En el libro de Mateo se halla el conocido “Sermón del monte”, un sermón dado por Jesús, cuya intención era preparar a sus discípulos para una correcta vida cristiana.
“Ustedes son la sal de la tierra, pero si la sal pierde su sabor, ¿cómo podría volver a ser salada? Ya no sirve para nada sino para ser tirada y pisada por la gente”. Mateo 5:13 PDT
Estas palabras del Señor son profundas cuando logramos ver el secreto que esconde la sal.
El cloruro de sodio, o conocido como la sal común, está compuesto por átomos de sodio y cloro, que al estar separados pueden llegar a ser nocivos, mientras que, al momento de juntarse y ser uno, forman algo totalmente distinto en cuanto a propiedades y apariencia. El grano se convierte en un elemento transparente y sólido, poseyendo beneficios útiles para la salud humana.
Así mismo sucede cuando nos arrepentimos de nuestros pecados y decidimos unirnos a Cristo, pasamos a ser nuevas criaturas.
Jesús les dice a sus seguidores: “ustedes son la sal de la tierra”. En otras palabras, el Señor les estaba enseñando a ser útiles en medio de una sociedad que necesita de Dios.
Así como la sal penetra los alimentos para darle durabilidad, el cristiano debiese ser un pequeño grano de sal, incrustándose entre los afligidos de corazón para inyectar en ellos la vida de Cristo, pues la aplicación del evangelio no solo se basa en cuanto hablo de él, sino en cuánto lo practico.
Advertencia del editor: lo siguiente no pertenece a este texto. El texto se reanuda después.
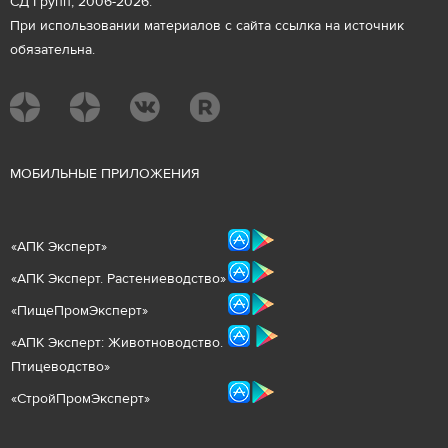
СД Групп, 2006-2026.
При использовании материалов с сайта ссылка на источник
обязательна.
М
ОБИЛЬНЫЕ ПРИЛОЖЕНИЯ
«
АПК Эксперт
»
«
АПК Эксперт. Растениеводст
во
»
«ПищеПромЭксперт»
«
А
ПК Эксперт: Животнов
одство.
Птицеводство»
«СтройПромЭксперт»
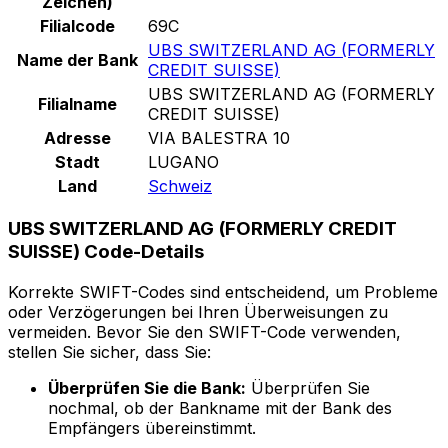
Zeichen)
Filialcode
69C
UBS SWITZERLAND AG (FORMERLY
Name der Bank
CREDIT SUISSE)
UBS SWITZERLAND AG (FORMERLY
Filialname
CREDIT SUISSE)
Adresse
VIA BALESTRA 10
Stadt
LUGANO
Land
Schweiz
UBS SWITZERLAND AG (FORMERLY CREDIT
SUISSE) Code-Details
Korrekte SWIFT-Codes sind entscheidend, um Probleme
oder Verzögerungen bei Ihren Überweisungen zu
vermeiden. Bevor Sie den SWIFT-Code verwenden,
stellen Sie sicher, dass Sie:
Überprüfen Sie die Bank:
Überprüfen Sie
nochmal, ob der Bankname mit der Bank des
Empfängers übereinstimmt.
¿Qué hacemos cuando en el trabajo se habla mal de alguien?, ¿somos los que se suman al chisme o los que prefieren callar y hacerse a un lado?. Cuando en la familia no hay quien visite al más anciano, ¿somos los indiferentes o los que entienden que hay tarea que hacer?. Cuando vemos padecer a una persona, ¿somos los que esperamos que otro se haga cargo o los que extienden la mano para ayudar?
Cuando las palabras son carentes de acciones, son igual a la sal que no sala, no tiene ningún valor. Podríamos decir que Jesús no solo llama a sus discípulos a ser sal con las palabras, sino también con obras.
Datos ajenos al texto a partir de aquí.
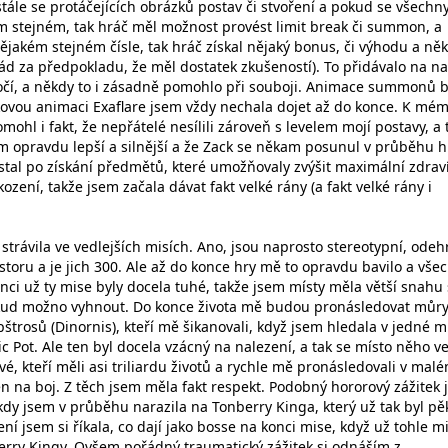
ále se protáčejících obrázků postav či stvoření a pokud se všechny
om stejném, tak hráč měl možnost provést limit break či summon, a
ějakém stejném čísle, tak hráč získal nějaký bonus, či výhodu a ně
řád za předpokladu, že měl dostatek zkušeností). To přidávalo na na
očí, a někdy to i zásadně pomohlo při souboji. Animace summonů b
akovou animaci Exaflare jsem vždy nechala dojet až do konce. K mé
mohl i fakt, že nepřátelé nesílili zároveň s levelem mojí postavy, a 
em opravdu lepší a silnější a že Zack se někam posunul v průběhu h
astal po získání předmětů, které umožňovaly zvýšit maximální zdrav
ození, takže jsem začala dávat fakt velké rány (a fakt velké rány i
strávila ve vedlejších misích. Ano, jsou naprosto stereotypní, odeh
storu a je jich 300. Ale až do konce hry mě to opravdu bavilo a vše
nci už ty mise byly docela tuhé, takže jsem místy měla větší snahu
ud možno vyhnout. Do konce života mě budou pronásledovat můry
štrosů (Dinornis), kteří mě šikanovali, když jsem hledala v jedné m
 Pot. Ale ten byl docela vzácný na nalezení, a tak se místo něho v
ové, kteří měli asi triliardu životů a rychle mě pronásledovali v mal
en na boj. Z těch jsem měla fakt respekt. Podobný hororový zážitek
 kdy jsem v průběhu narazila na Tonberry Kinga, který už tak byl p
ní jsem si říkala, co dají jako bosse na konci mise, když už tohle m
berry Kingy. Ovšem pořádný traumatický zážitek si odnáším z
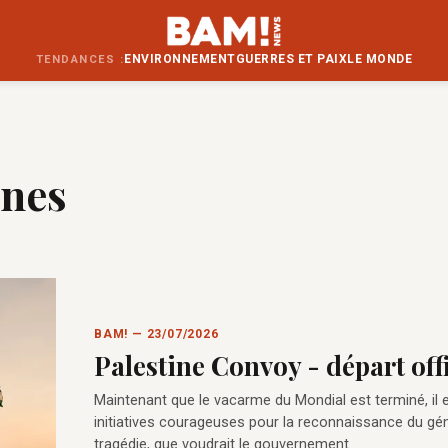
ENVIRONNEMENT
GUERRES ET PAIX
LE MONDE
TENDANCES :
unes
BAM! — 23/07/2026
Palestine Convoy - départ offi
Maintenant que le vacarme du Mondial est terminé, il e
initiatives courageuses pour la reconnaissance du géno
tragédie, que voudrait le gouvernement…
Ante esta realidad, y de una manera práctica, diría que todo aquel que se acerca al Señor de corazón, en disposición a ser sal, debiese esmerarse en realizar dos cosas: preservar y sazonar.
La sal cumple principalmente dos labores, preservar y sazonar. Pero, si observamos con atención, detrás de estas tareas se pueden hallar dos principios fundamentales a la hora de ser sal.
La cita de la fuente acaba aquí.